October 21, 2014
City’s crime troubles have some residents wary
Julie Porter, 47, won’t let her 17-year-old daughter walk to a friend’s house one-tenth of a mile away from their house on Hyatt Street at night. She also watches the kids on her street because one never knows who might come walking down the road, she said Monday.
Porter and some other city residents asked about their reaction to recent events say the growing role crime and drugs are playing in the community concerns them. Some say the city has changed over the last few years, and Porter said conditions have deteriorated from when she grew up in the city.
On Oct. 7 a city resident, Jayquan S. Hines, 29, was found on Pine Streetlying under a truck and badly beaten. He died Oct. 14 at University Hospital in Syracuse. The investigation into the incident is still ongoing, city police officials have said.
Drug problems have been increasing in the area as well.
Lisa Cutia, director of the Cortland County Probation Department, told the county Legislature’s Judiciary and Public Safety Committee on Oct. 9 that the county leads the state in the number ofmethamphetamine laboratory-related incidents.
Of the 152 laboratory incidents statewide accounted for at the end of September, there have been 29 in Cortland County compared to eight cases in 2013 and 2012, she said.
Porter said she knows the police are doing all they can to deal with these issues but said she and other residents are afraid to speak about the problems of drugs and crime in the community due to the fear of retaliation.
“It’s a scary issue; you don’t know what can happen,” she said. “Your house can be vandalized or worse. You just never know.”

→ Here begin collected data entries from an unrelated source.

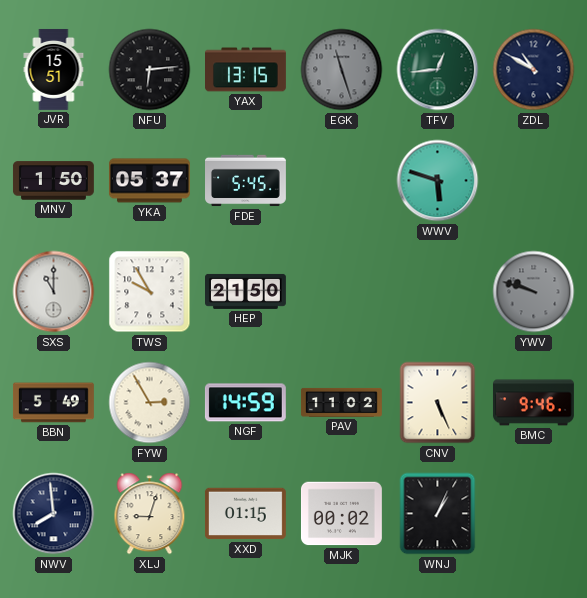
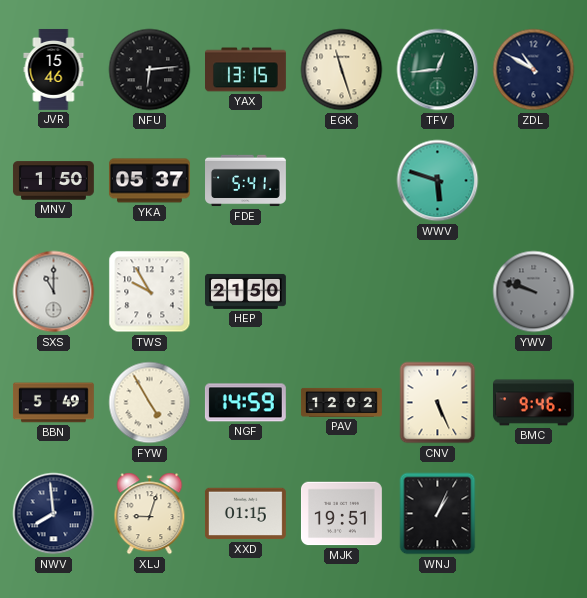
JVR: 15:51 -> 15:46
EGK dial: grey -> cream
FDE: 5:45 -> 5:41
FYW: 2:55 -> 4:55
PAV: 11:02 -> 12:02
MJK: 00:02 -> 19:51
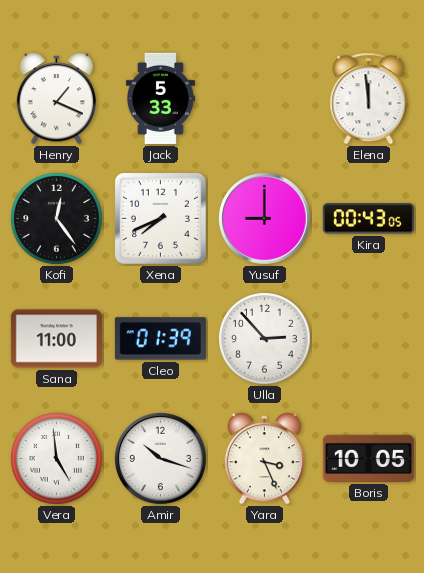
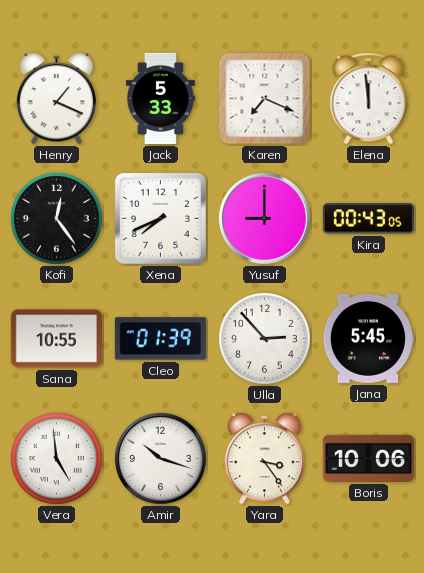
Karen: none -> 7:19
Sana: 11:00 -> 10:55
Jana: none -> 5:45
Yara: 3:26 -> 3:24
Boris: 10:05 -> 10:06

Chris Clink, who lives on Hubbard Street, said the growing meth problem makes him concerned for his 3-year-old son. Clink has lived in the city since last November, and it seems like within the last year, the drug problems from Syracuse are moving into Cortland, he said.
Clink said he would like to see more police presence throughout the city, as well as the city creating its own drug task force instead of just partnering with the county’s team.
City police Lt. Richard Troyer said Monday afternoon that the city has a detective who investigates drug crimes in the city and works with the drug task force for the county. The two agencies cooperate on drug cases, he said.
“We do what we can do; we have officers out there that are doing the best they can,” he said. “When crime comes in, we investigate it fully ... there is crime all over. We do the best wecan do.”
Kathleen Tavarone, who lives on Jewett Avenue, said she thinks the rising number of meth-related incidents, while bad in showing a problem in the area, is good at the same time because it shows the police are working diligently on the issue.
Tavarone said she believes the police recognize local citizens do not want this drug problem here and are taking the issue seriously.
“I feel very good about their efforts, extremely positive about the efforts they are making,” she said.